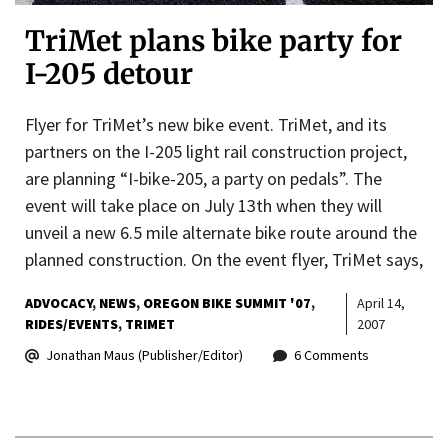
TriMet plans bike party for
I-205 detour
Flyer for TriMet’s new bike event. TriMet, and its
partners on the I-205 light rail construction project,
are planning “I-bike-205, a party on pedals”. The
event will take place on July 13th when they will
unveil a new 6.5 mile alternate bike route around the
planned construction. On the event flyer, TriMet says,
ADVOCACY
NEWS
OREGON BIKE SUMMIT '07
April 14,
RIDES/EVENTS
TRIMET
2007
Jonathan Maus (Publisher/Editor)
6 Comments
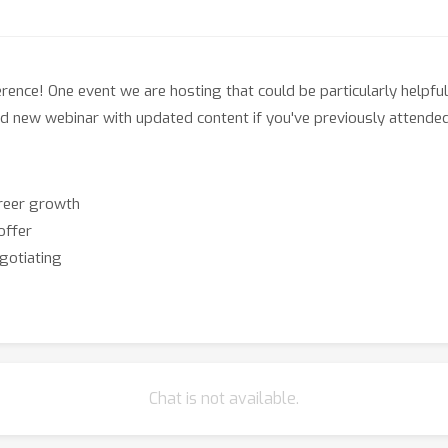
ence! One event we are hosting that could be particularly helpful
rand new webinar with updated content if you've previously attende
areer growth
offer
gotiating
Chat is not available.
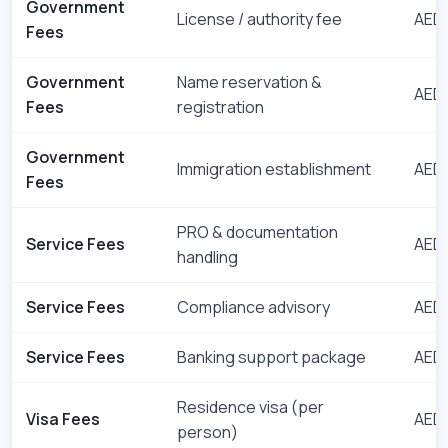
Government
License / authority fee
AED 
Fees
Government
Name reservation &
AED 
Fees
registration
Government
Immigration establishment
AED 
Fees
PRO & documentation
Service Fees
AED 
handling
Service Fees
Compliance advisory
AED 
Service Fees
Banking support package
AED 
Residence visa (per
Visa Fees
AED 
person)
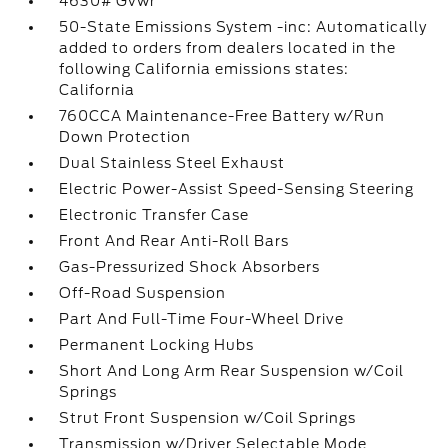
4630# Gvwr
50-State Emissions System -inc: Automatically
added to orders from dealers located in the
following California emissions states:
California
760CCA Maintenance-Free Battery w/Run
Down Protection
Dual Stainless Steel Exhaust
Electric Power-Assist Speed-Sensing Steering
Electronic Transfer Case
Front And Rear Anti-Roll Bars
Gas-Pressurized Shock Absorbers
Off-Road Suspension
Part And Full-Time Four-Wheel Drive
Permanent Locking Hubs
Short And Long Arm Rear Suspension w/Coil
Springs
Strut Front Suspension w/Coil Springs
Transmission w/Driver Selectable Mode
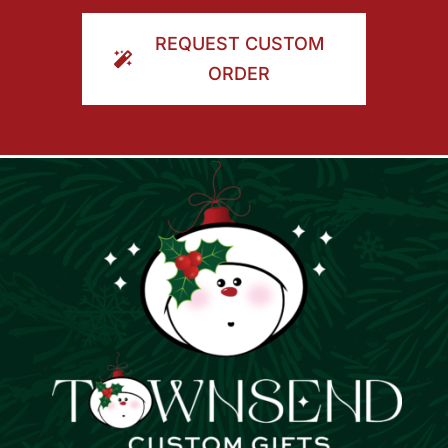
ORDER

- **WORK REQUIRED**:
Repeat each line of the records exactly. Do not include the pictures.

- **WORKED SOLUTION**:
TriMet plans bike party for
I-205 detour
Flyer for TriMet’s new bike event. TriMet, and its
partners on the I-205 light rail construction project,
are planning “I-bike-205, a party on pedals”. The
event will take place on July 13th when they will
unveil a new 6.5 mile alternate bike route around the
planned construction. On the event flyer, TriMet says,
ADVOCACY
NEWS
OREGON BIKE SUMMIT '07
April 14,
RIDES/EVENTS
TRIMET
2007
Jonathan Maus (Publisher/Editor)
6 Comments
ence! One event we are hosting that could be particularly helpful
rand new webinar with updated content if you've previously attende
areer growth
offer
gotiating
Chat is not available.
Government
License / authority fee
AED 
Fees
Government
Name reservation &
AED 
Fees
registration
Government
Immigration establishment
AED 
Fees
PRO & documentation
Service Fees
AED 
handling
Service Fees
Compliance advisory
AED 
Service Fees
Banking support package
AED 
Residence visa (per
Visa Fees
AED 
person)
4630# Gvwr
50-State Emissions System -inc: Automatically
added to orders from dealers located in the
following California emissions states:
California
760CCA Maintenance-Free Battery w/Run
Down Protection
Dual Stainless Steel Exhaust
Electric Power-Assist Speed-Sensing Steering
Electronic Transfer Case
Front And Rear Anti-Roll Bars
Gas-Pressurized Shock Absorbers
Off-Road Suspension
Part And Full-Time Four-Wheel Drive
Permanent Locking Hubs
Short And Long Arm Rear Suspension w/Coil
Springs
Strut Front Suspension w/Coil Springs
Transmission w/Driver Selectable Mode
ORDER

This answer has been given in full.